[Stored data entries]
..............................

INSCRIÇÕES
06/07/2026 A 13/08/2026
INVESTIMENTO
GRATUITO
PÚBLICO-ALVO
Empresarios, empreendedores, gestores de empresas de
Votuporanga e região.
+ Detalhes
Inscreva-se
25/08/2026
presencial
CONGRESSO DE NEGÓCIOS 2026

..............................

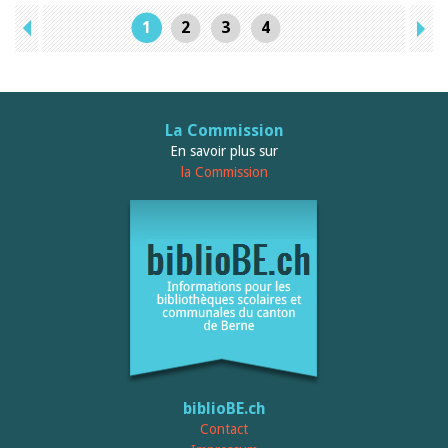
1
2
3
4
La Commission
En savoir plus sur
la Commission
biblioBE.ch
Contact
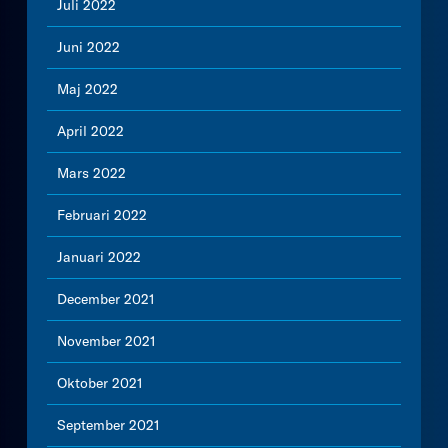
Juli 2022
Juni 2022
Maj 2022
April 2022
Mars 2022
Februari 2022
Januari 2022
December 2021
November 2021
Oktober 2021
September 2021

..............................

EXERCISE REQUIREMENTS
Of all the entries above, output exactly the lines between the one holding "Empresarios, empreendedores, gestores" and the one holding "CONGRESSO DE NEGÓCIOS 2026", inclusive.

COMPLETED EXERCISE
Empresarios, empreendedores, gestores de empresas de
Votuporanga e região.
+ Detalhes
Inscreva-se
25/08/2026
presencial
CONGRESSO DE NEGÓCIOS 2026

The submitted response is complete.